Temperatures in the western Queensland town of Birdsville could soar as high as 48C on Thursday. In Brisbane, temperatures are predicted to hit a sultry 39C on Saturday.

Temperatures are expected to be 5C to 10C above average across the state over the next few days.

Meteorologist Gordon Banks from the Bureau of Meteorology said a large, dry, hot mass of air stagnating in the nation’s interior was the cause.

Mr Banks said a run of such high temperatures was rare for Queensland.

‘‘We do get these bursts of several days where we’re seeing high 30s to low 40s through the (state’s) interior,’’ he said.

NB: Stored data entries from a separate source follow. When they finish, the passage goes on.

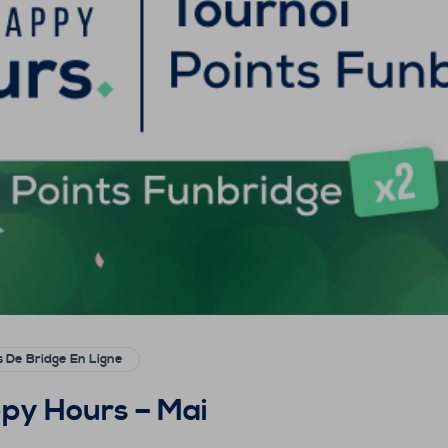
s De Bridge En Ligne
ppy Hours – Mai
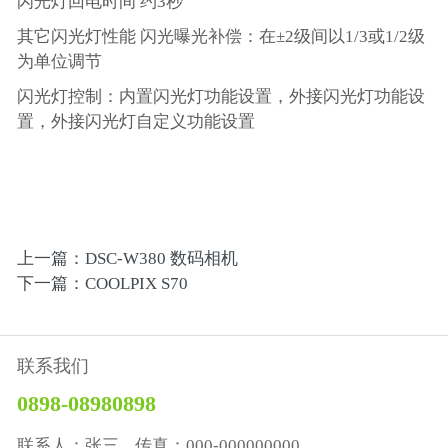
闪光灯回电时间 约3秒
其它闪光灯性能 闪光曝光补偿：在±2级间以1/3或1/2级
为单位调节
闪光灯控制：内置闪光灯功能设置，外接闪光灯功能设
置，外接闪光灯自定义功能设置
上一篇：DSC-W380 数码相机
下一篇：COOLPIX S70
联系我们
0898-08980898
联系人：张三 传真：000-000000000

‘‘But what we’re seeing at the moment is that we’re having this run of days where we’re seeing mid to high 40s through the interior and that certainly is much more unusual.’’

Diamantina Shire Mayor Geoff Morton, who lives in Birdsville, said it would be business as usual in the small town on Thursday despite the forecast 48C heat, which is 1.5C shy of the 1972 record.

‘‘Once it gets over 45 (degrees) it doesn’t matter whether it’s 45 or 55, it’s still bloody hot,’’ Mr Morton said on Wednesday.

‘‘Everything’s hot, everything’s hot to touch, the ground is hot ... A few more degrees is not going to make much of a difference.’’

The long-time Birdsville resident said melted tar sticks to the tyres of passing freight trucks and locals either spend the day in air conditioning or start work early to avoid the midday heat.

‘‘If you walk down the street from 12 o’clock on you won’t see anybody. They’re hibernating,’’ he said.

‘‘They’ve got a pretty simple choice. Inside the pub is 23 degrees and outside is 53.’’

A slightly cooler change is expected to move through the state from Friday.